Küçüközyiğit has been missing since December 29. He was a successful lawyer who served as the chief legal counsel for the Turks Abroad and Related Communities Agency (YTB). He was fired from his job by a government decree in the aftermath of a coup attempt in July 2016. He was later sentenced to six years, three months in prison for “membership in a terrorist organization” due to his alleged ties to the Gülen movement, a faith-based group inspired by Turkish cleric Fethullah Gülen. Küçüközyiğit was released from pretrial detention pending appeal.

President Erdoğan has been targeting followers of the Gülen movement since the corruption investigations of December 17-25, 2013, which implicated then-Prime Minister Erdoğan, his family members and his inner circle.

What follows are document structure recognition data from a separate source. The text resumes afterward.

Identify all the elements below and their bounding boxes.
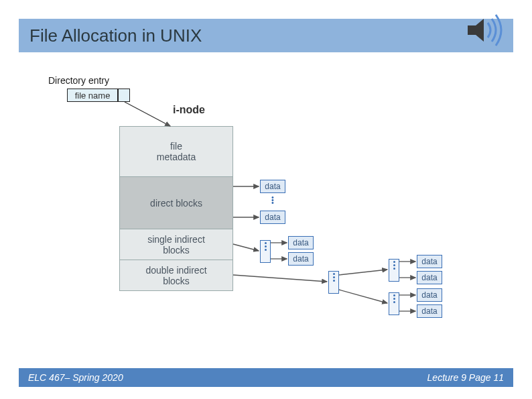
speaker-icon	[461, 11, 508, 50]
data-block: data	[417, 271, 442, 284]
slide-title: File Allocation in UNIX	[29, 25, 202, 46]
data-block: data	[417, 255, 442, 268]
pointer-table	[389, 259, 399, 282]
pointer-table	[389, 292, 399, 315]
footer-right: Lecture 9 Page 11	[427, 372, 504, 383]
pointer-table	[328, 271, 339, 294]
inode-single-cell: single indirect blocks	[120, 229, 232, 260]
data-block: data	[288, 252, 314, 266]
inode-structure: file metadata direct blocks single indir…	[119, 126, 233, 291]
file-name-box: file name	[67, 89, 118, 102]
inode-direct-cell: direct blocks	[120, 176, 232, 229]
svg-line-9	[339, 290, 387, 303]
svg-marker-0	[468, 19, 484, 42]
svg-line-1	[125, 102, 170, 126]
slide: File Allocation in UNIX Directory entry …	[0, 0, 532, 399]
data-block: data	[288, 236, 314, 249]
inode-pointer-box	[118, 89, 130, 102]
title-bar: File Allocation in UNIX	[19, 19, 513, 52]
data-block: data	[260, 180, 285, 193]
data-block: data	[417, 288, 442, 302]
data-block: data	[417, 304, 442, 318]
ellipsis-icon: •••	[271, 196, 274, 204]
footer-left: ELC 467– Spring 2020	[28, 372, 123, 383]
inode-metadata-cell: file metadata	[120, 127, 232, 176]
data-block: data	[260, 211, 285, 224]
arrows-layer	[0, 0, 532, 399]
directory-entry-label: Directory entry	[48, 75, 109, 86]
svg-line-4	[233, 244, 259, 251]
svg-line-8	[339, 270, 387, 275]
svg-line-7	[233, 275, 327, 282]
i-node-label: i-node	[173, 104, 205, 116]
inode-double-cell: double indirect blocks	[120, 260, 232, 290]
pointer-table	[260, 240, 271, 263]
footer-bar: ELC 467– Spring 2020 Lecture 9 Page 11	[19, 368, 513, 387]
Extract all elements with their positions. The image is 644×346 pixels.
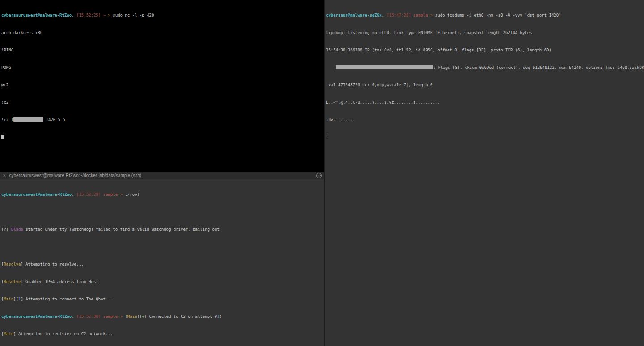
terminal-line: [Resolve] Attempting to resolve... [1, 262, 324, 267]
terminal-line [326, 135, 644, 140]
terminal-line [1, 244, 324, 250]
output-text: 1420 5 5 [43, 118, 65, 122]
prompt-dir: sample [103, 192, 120, 197]
terminal-line: val 475348726 ecr 0,nop,wscale 7], lengt… [326, 82, 644, 88]
terminal-line: cybersauruswest@malware-RtZwo. [15:52:29… [1, 192, 324, 198]
prompt-arrow: > [108, 13, 113, 17]
prompt-user-host: cybersauruswest@malware-RtZwo. [1, 314, 76, 319]
output-text: ] Grabbed IPv4 address from Host [21, 279, 98, 284]
prompt-user-host: cybersauruswest@malware-RtZwo. [1, 13, 76, 17]
output-text: @c2 [1, 83, 8, 87]
prompt-time: [15:52:29] [76, 192, 103, 197]
cursor [326, 135, 328, 139]
terminal-line: E..<".@.4..l-O.....V....$.%z........i...… [326, 100, 644, 105]
output-text: [?] [1, 227, 11, 232]
output-text: PONG [1, 65, 11, 70]
pane-tcpdump[interactable]: cybersaur@malware-sgZKx. [15:47:28] samp… [324, 0, 644, 346]
prompt-command: sudo nc -l -p 420 [113, 13, 154, 17]
terminal-line: [Main] Attempting to register on C2 netw… [1, 331, 324, 337]
output-text: ] Connected to C2 on attempt # [144, 314, 217, 319]
pane-malware-sample[interactable]: cybersauruswest@malware-RtZwo. [15:52:29… [0, 179, 324, 346]
terminal-line: cybersauruswest@malware-RtZwo. [15:52:25… [1, 13, 324, 18]
prompt-arrow: > [120, 192, 125, 197]
redacted-ip-box [13, 117, 43, 122]
output-text: ! [220, 314, 222, 319]
output-text: 15:54:38.366706 IP (tos 0x0, ttl 52, id … [326, 48, 551, 52]
terminal-line [1, 135, 324, 140]
prompt-time: [15:52:30] [76, 314, 103, 319]
output-text: .U>......... [326, 118, 355, 122]
log-tag-resolve: Resolve [4, 262, 21, 266]
terminal-line: !PING [1, 47, 324, 53]
output-text: !PING [1, 48, 13, 52]
output-text: !c2 1 [1, 118, 13, 122]
prompt-user-host: cybersaur@malware-sgZKx. [326, 13, 386, 17]
prompt-dir: sample [413, 13, 430, 17]
terminal-line: [Main][1] Attempting to connect to The Q… [1, 296, 324, 302]
terminal-line: [Resolve] Grabbed IPv4 address from Host [1, 279, 324, 285]
output-text: started under tty.[watchdog] failed to f… [23, 227, 220, 232]
prompt-time: [15:47:28] [386, 13, 413, 17]
prompt-command: sudo tcpdump -i eth0 -nn -s0 -A -vvv 'ds… [435, 13, 561, 17]
cursor [1, 135, 4, 139]
prompt-dir: ~ [103, 13, 108, 17]
prompt-arrow: > [430, 13, 435, 17]
terminal-line: !c2 1 1420 5 5 [1, 117, 324, 123]
prompt-dir: sample [103, 314, 120, 319]
log-tag-resolve: Resolve [4, 279, 21, 284]
log-tag-main: Main [4, 297, 13, 301]
terminal-line: tcpdump: listening on eth0, link-type EN… [326, 30, 644, 36]
output-text: ] Attempting to resolve... [21, 262, 84, 266]
terminal-line: @c2 [1, 82, 324, 88]
output-text: ] Attempting to register on C2 network..… [13, 332, 113, 336]
terminal-line: cybersaur@malware-sgZKx. [15:47:28] samp… [326, 13, 644, 18]
output-text: ][ [137, 314, 142, 319]
terminal-line: : Flags [S], cksum 0x69ed (correct), seq… [326, 65, 644, 71]
output-text: arch darkness.x86 [1, 30, 42, 35]
pane-menu-icon[interactable]: ⋯ [316, 173, 322, 178]
output-text: : Flags [S], cksum 0x69ed (correct), seq… [433, 65, 644, 70]
terminal-line [1, 209, 324, 215]
log-tag-main: Main [127, 314, 137, 319]
prompt-time: [15:52:25] [76, 13, 103, 17]
terminal-workspace: cybersauruswest@malware-RtZwo. [15:52:25… [0, 0, 644, 346]
output-text: tcpdump: listening on eth0, link-type EN… [326, 30, 532, 35]
terminal-line: arch darkness.x86 [1, 30, 324, 36]
output-text: ] Attempting to connect to The Qbot... [21, 297, 113, 301]
pane-titlebar: ✕ cybersauruswest@malware-RtZwo:~/docker… [0, 172, 324, 179]
terminal-line: cybersauruswest@malware-RtZwo. [15:52:30… [1, 314, 324, 320]
log-tag-blade: Blade [11, 227, 23, 232]
terminal-line: PONG [1, 65, 324, 71]
output-text: !c2 [1, 100, 8, 105]
terminal-line: !c2 [1, 100, 324, 105]
prompt-command: ./roof [125, 192, 140, 197]
terminal-line: [?] Blade started under tty.[watchdog] f… [1, 227, 324, 232]
output-text: ][ [13, 297, 18, 301]
log-tag-main: Main [4, 332, 13, 336]
prompt-arrow: > [120, 314, 125, 319]
close-icon[interactable]: ✕ [3, 173, 6, 178]
output-text: E..<".@.4..l-O.....V....$.%z........i...… [326, 100, 440, 105]
prompt-user-host: cybersauruswest@malware-RtZwo. [1, 192, 76, 197]
output-text [326, 65, 336, 70]
redacted-ip-box [336, 65, 433, 69]
pane-netcat-listener[interactable]: cybersauruswest@malware-RtZwo. [15:52:25… [0, 0, 324, 172]
terminal-line: .U>......... [326, 117, 644, 123]
pane-title: cybersauruswest@malware-RtZwo:~/docker-l… [9, 173, 142, 178]
output-text: val 475348726 ecr 0,nop,wscale 7], lengt… [326, 83, 432, 87]
terminal-line: 15:54:38.366706 IP (tos 0x0, ttl 52, id … [326, 47, 644, 53]
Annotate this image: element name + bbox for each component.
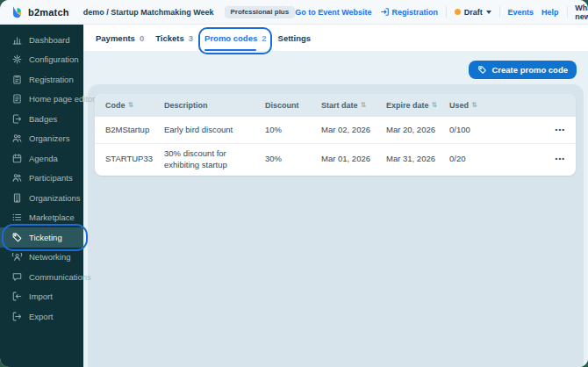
sidebar-item-registration[interactable]: Registration [0, 69, 83, 90]
sidebar-item-configuration[interactable]: Configuration [0, 50, 83, 70]
event-status-dropdown[interactable]: Draft [455, 8, 491, 17]
organizations-icon [11, 192, 23, 204]
sidebar-item-organizers[interactable]: Organizers [0, 129, 83, 149]
tab-payments[interactable]: Payments 0 [96, 25, 144, 51]
b2match-logo[interactable]: b2match [11, 5, 69, 18]
tab-count: 3 [189, 33, 193, 43]
sidebar-item-home-page-editor[interactable]: Home page editor [0, 90, 83, 110]
tab-count: 0 [140, 33, 144, 43]
sidebar-item-marketplace[interactable]: Marketplace [0, 208, 83, 228]
sidebar-item-label: Participants [29, 173, 73, 183]
column-header-expire-date[interactable]: Expire date ⇅ [386, 101, 448, 110]
tab-label: Payments [96, 33, 135, 43]
tab-label: Tickets [155, 33, 184, 43]
column-header-discount[interactable]: Discount [265, 101, 319, 110]
configuration-icon [11, 54, 23, 65]
logo-text: b2match [28, 7, 69, 18]
row-actions-button[interactable]: ••• [556, 126, 565, 135]
tab-count: 2 [262, 33, 266, 43]
table-row: B2MStartup Early bird discount 10% Mar 0… [95, 117, 576, 143]
tab-tickets[interactable]: Tickets 3 [155, 25, 193, 51]
marketplace-icon [11, 212, 23, 223]
column-header-used[interactable]: Used ⇅ [449, 101, 537, 110]
create-promo-code-label: Create promo code [491, 65, 568, 75]
ticketing-icon [11, 232, 23, 243]
top-header: b2match demo / Startup Matchmaking Week … [0, 0, 588, 25]
sidebar-item-label: Home page editor [29, 94, 96, 104]
sort-icon: ⇅ [432, 102, 438, 109]
sidebar-item-label: Registration [29, 75, 74, 84]
cell-start-date: Mar 01, 2026 [321, 154, 384, 165]
sidebar-item-label: Export [29, 312, 53, 321]
b2match-app-window: b2match demo / Startup Matchmaking Week … [0, 0, 588, 367]
sidebar-item-badges[interactable]: Badges [0, 109, 83, 129]
sidebar-item-participants[interactable]: Participants [0, 169, 83, 189]
chevron-down-icon [486, 11, 491, 14]
cell-description: 30% discount for exhibiting startup [164, 148, 263, 171]
main-content: Payments 0 Tickets 3 Promo codes 2 [83, 25, 588, 367]
sidebar-item-label: Configuration [29, 54, 79, 64]
column-header-label: Code [105, 101, 125, 110]
registration-link[interactable]: Registration [380, 7, 439, 17]
column-header-label: Description [164, 101, 208, 110]
sidebar-item-ticketing[interactable]: Ticketing [0, 227, 83, 248]
promo-codes-content: Create promo code Code ⇅ Descriptio [83, 51, 588, 367]
sidebar-item-agenda[interactable]: Agenda [0, 148, 83, 169]
column-header-description[interactable]: Description [164, 101, 263, 110]
import-icon [11, 291, 23, 302]
events-link[interactable]: Events [508, 8, 534, 17]
sidebar: Dashboard Configuration Registration Hom… [0, 25, 83, 367]
cell-code: B2MStartup [105, 125, 162, 136]
header-divider [567, 6, 568, 18]
sidebar-item-label: Ticketing [29, 233, 62, 242]
header-right-nav: Go to Event Website Registration Draft E… [295, 4, 588, 21]
export-icon [11, 311, 23, 322]
registration-arrow-icon [380, 7, 390, 17]
sidebar-item-label: Organizations [29, 193, 81, 203]
cell-expire-date: Mar 20, 2026 [386, 125, 448, 136]
participants-icon [11, 172, 23, 184]
create-promo-code-button[interactable]: Create promo code [469, 61, 577, 79]
sidebar-item-label: Marketplace [29, 212, 75, 222]
table-row: STARTUP33 30% discount for exhibiting st… [95, 143, 576, 176]
sidebar-item-label: Organizers [29, 133, 69, 143]
sidebar-item-dashboard[interactable]: Dashboard [0, 30, 83, 50]
sidebar-item-label: Communications [29, 272, 91, 282]
sort-icon: ⇅ [128, 102, 134, 109]
draft-status-label: Draft [464, 8, 483, 17]
column-header-start-date[interactable]: Start date ⇅ [321, 101, 384, 110]
organizers-icon [11, 133, 23, 144]
tab-label: Promo codes [204, 33, 257, 43]
sidebar-item-networking[interactable]: Networking [0, 248, 83, 268]
b2match-logo-icon [11, 5, 24, 18]
tab-promo-codes[interactable]: Promo codes 2 [204, 25, 266, 51]
help-link[interactable]: Help [541, 8, 559, 17]
row-actions-button[interactable]: ••• [556, 155, 565, 164]
networking-icon [11, 251, 23, 263]
tab-label: Settings [278, 33, 311, 43]
registration-icon [11, 74, 23, 85]
promo-tag-icon [477, 65, 487, 75]
header-divider [446, 6, 447, 18]
sidebar-item-communications[interactable]: Communications [0, 267, 83, 287]
sidebar-item-label: Networking [29, 252, 71, 262]
sidebar-item-label: Agenda [29, 154, 58, 163]
column-header-label: Discount [265, 101, 299, 110]
home-page-editor-icon [11, 93, 23, 104]
registration-link-label: Registration [392, 8, 439, 17]
agenda-icon [11, 153, 23, 164]
sidebar-item-export[interactable]: Export [0, 306, 83, 327]
column-header-code[interactable]: Code ⇅ [105, 101, 162, 110]
cell-start-date: Mar 02, 2026 [321, 125, 384, 136]
event-website-link[interactable]: Go to Event Website [295, 8, 371, 17]
communications-icon [11, 271, 23, 283]
cell-used: 0/100 [449, 125, 537, 136]
sidebar-item-organizations[interactable]: Organizations [0, 188, 83, 208]
sidebar-item-import[interactable]: Import [0, 287, 83, 307]
tab-settings[interactable]: Settings [278, 25, 311, 51]
whats-new-label: What's new [575, 4, 588, 21]
whats-new-button[interactable]: What's new 1 [575, 4, 588, 21]
promo-codes-panel: Code ⇅ Description Discount [88, 84, 584, 367]
table-header-row: Code ⇅ Description Discount [95, 94, 576, 117]
sort-icon: ⇅ [361, 102, 367, 109]
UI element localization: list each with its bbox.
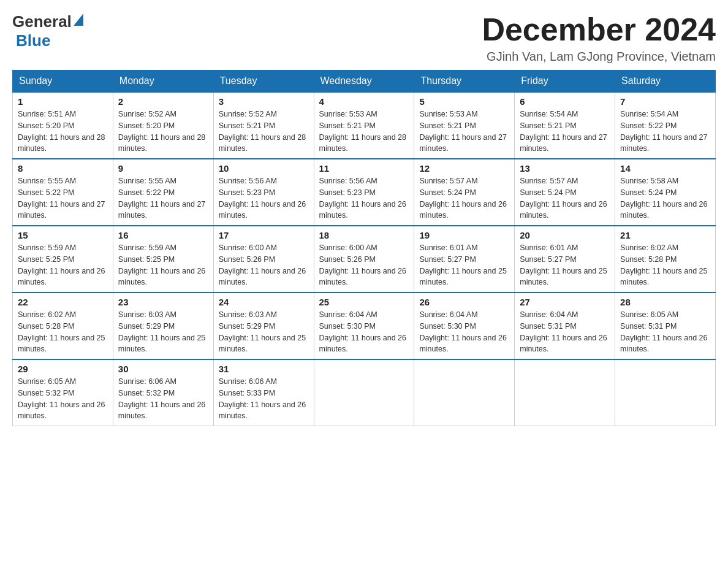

Dismissing the investigations as a Gülenist coup and conspiracy against his government, Erdoğan designated the Gülen movement as a terrorist organization and began to target its members. He intensified the crackdown on the movement following the coup attempt, that he accused Gülen of masterminding. Gülen and the movement strongly deny involvement in the abortive putsch or any terrorist activity.

Amnesty International issued an urgent call for action at the beginning of February for a thorough investigation of Küçüközyiğit’s disappearance.

Nearly 30 people have reportedly been abducted by Turkish intelligence since 2016. Most of the abductions targeted members of the Gülen movement. Many of the abductees mysteriously reappeared in police custody in Ankara after six to nine-month absences.

Apparently intimidated, most of them had kept their silence after their reappearance. Speaking at a court hearing in February 2020, one of the abductees, Gökhan Türkmen, revealed that he had been held incommunicado at a black site in Ankara run by Turkey’s intelligence agency and subjected to severe torture during his 271-day stay. Türkmen was the object of threats and was sexually harassed and abused during his enforced disappearance. He also alleged that he was visited in prison and threatened no less than six times by officials who introduced themselves as intelligence officers, pressuring him to retract his allegations of abduction and torture made at the February hearing.